» **Recorded information**
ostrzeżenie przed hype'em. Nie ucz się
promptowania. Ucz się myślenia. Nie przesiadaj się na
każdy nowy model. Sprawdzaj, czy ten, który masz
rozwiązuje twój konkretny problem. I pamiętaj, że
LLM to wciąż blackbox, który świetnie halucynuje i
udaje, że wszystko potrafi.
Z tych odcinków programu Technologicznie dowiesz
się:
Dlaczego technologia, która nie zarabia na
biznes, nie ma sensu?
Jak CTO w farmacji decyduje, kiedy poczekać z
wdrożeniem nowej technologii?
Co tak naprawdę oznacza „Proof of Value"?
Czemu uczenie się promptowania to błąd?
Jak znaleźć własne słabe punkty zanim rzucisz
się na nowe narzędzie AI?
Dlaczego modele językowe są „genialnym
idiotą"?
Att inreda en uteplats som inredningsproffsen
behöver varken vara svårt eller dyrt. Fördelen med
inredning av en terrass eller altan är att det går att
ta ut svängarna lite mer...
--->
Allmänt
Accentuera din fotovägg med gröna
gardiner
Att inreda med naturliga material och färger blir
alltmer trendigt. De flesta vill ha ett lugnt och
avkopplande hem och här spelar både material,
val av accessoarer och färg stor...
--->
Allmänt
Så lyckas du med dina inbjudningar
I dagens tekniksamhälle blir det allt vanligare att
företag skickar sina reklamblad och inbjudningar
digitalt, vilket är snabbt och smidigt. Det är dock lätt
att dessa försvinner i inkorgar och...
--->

...

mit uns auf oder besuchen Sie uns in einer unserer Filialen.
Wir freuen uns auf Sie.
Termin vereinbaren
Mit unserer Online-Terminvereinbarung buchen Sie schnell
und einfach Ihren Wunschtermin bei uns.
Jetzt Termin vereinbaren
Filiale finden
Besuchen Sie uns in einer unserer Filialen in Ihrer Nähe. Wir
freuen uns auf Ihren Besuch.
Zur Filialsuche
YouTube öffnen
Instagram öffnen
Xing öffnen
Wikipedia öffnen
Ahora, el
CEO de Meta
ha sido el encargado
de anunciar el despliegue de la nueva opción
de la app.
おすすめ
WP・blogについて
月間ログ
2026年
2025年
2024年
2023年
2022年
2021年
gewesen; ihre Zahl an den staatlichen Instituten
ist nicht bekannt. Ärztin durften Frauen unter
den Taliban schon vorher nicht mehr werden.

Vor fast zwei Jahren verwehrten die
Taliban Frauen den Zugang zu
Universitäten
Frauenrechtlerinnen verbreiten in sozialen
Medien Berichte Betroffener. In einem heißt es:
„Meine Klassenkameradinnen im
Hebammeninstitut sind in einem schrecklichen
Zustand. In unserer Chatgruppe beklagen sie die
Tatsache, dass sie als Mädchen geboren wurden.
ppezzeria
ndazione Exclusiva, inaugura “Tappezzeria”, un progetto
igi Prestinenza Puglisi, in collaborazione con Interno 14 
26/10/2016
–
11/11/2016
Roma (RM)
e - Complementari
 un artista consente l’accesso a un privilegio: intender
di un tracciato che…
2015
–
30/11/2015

--

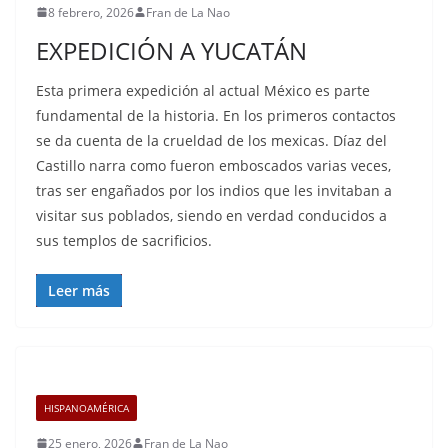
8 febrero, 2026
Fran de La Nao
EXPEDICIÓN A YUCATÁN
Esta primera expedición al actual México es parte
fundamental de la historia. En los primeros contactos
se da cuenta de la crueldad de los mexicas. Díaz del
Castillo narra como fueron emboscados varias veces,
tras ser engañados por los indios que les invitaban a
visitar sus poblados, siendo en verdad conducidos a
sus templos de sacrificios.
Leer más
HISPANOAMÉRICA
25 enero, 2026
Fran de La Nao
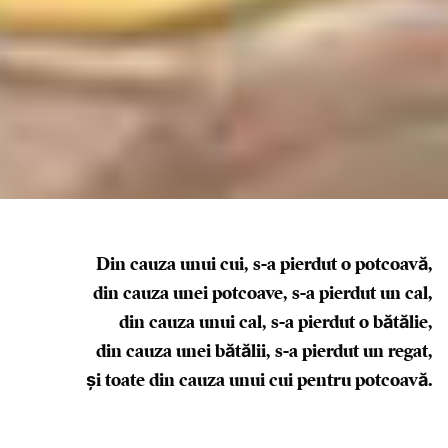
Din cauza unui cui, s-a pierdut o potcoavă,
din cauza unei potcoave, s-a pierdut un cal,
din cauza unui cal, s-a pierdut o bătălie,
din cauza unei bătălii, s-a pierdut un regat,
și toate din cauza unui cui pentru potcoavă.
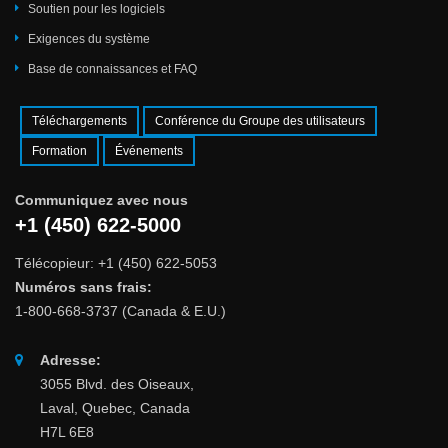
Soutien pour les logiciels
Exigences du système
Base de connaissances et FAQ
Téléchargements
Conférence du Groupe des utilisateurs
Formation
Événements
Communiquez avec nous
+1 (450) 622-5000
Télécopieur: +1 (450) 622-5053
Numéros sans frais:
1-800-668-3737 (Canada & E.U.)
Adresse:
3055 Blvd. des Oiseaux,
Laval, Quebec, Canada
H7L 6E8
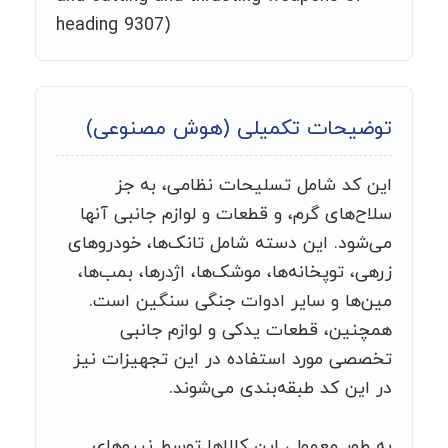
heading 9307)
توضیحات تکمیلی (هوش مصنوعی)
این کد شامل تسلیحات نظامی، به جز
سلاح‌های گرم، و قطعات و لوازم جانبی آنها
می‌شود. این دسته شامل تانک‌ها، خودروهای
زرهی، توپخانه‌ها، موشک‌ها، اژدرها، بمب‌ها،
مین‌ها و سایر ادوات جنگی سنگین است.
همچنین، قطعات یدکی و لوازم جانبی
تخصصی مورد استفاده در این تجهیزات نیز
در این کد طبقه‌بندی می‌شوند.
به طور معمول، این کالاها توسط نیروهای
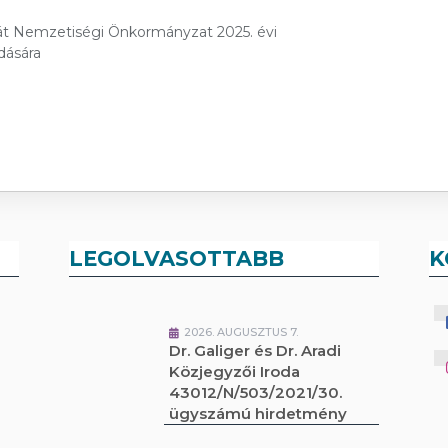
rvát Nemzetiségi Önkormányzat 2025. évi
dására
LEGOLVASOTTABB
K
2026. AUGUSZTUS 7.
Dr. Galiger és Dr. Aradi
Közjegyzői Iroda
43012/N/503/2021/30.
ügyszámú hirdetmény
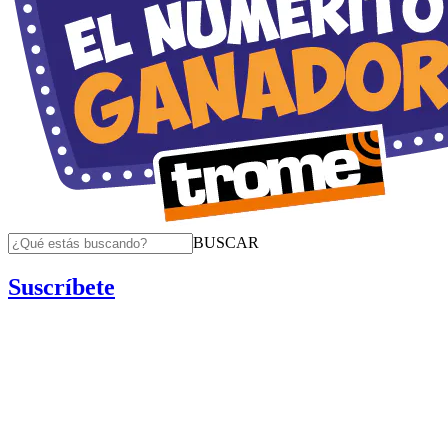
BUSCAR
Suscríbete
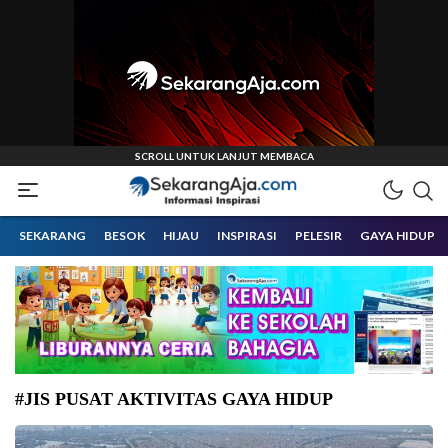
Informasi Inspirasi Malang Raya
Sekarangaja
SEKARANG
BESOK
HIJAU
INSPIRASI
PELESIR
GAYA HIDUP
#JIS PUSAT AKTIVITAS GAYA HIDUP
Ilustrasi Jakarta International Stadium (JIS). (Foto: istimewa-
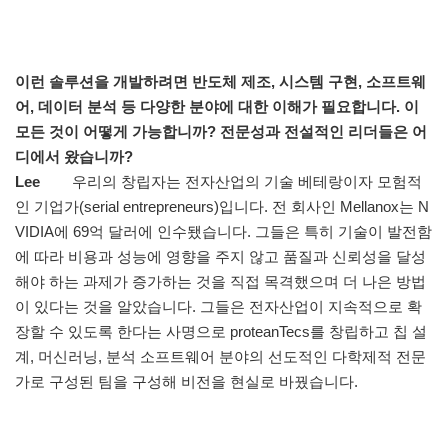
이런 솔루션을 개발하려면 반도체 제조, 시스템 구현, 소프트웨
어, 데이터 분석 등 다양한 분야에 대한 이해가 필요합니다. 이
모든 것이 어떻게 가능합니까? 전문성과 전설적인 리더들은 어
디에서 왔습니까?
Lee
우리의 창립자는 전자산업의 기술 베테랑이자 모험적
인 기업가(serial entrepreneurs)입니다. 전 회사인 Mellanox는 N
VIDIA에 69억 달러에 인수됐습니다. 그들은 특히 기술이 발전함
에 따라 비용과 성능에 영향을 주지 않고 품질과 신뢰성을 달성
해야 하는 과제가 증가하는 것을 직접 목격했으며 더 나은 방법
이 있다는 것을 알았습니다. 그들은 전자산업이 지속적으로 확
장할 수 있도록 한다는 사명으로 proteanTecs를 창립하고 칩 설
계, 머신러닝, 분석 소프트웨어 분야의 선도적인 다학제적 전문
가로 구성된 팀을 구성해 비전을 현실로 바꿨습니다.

» **Required action**
Wherever the word "GAYA" appears in a line of the data above, copy that line.

» **Expected answer**
GAYA HIDUP
#JIS PUSAT AKTIVITAS GAYA HIDUP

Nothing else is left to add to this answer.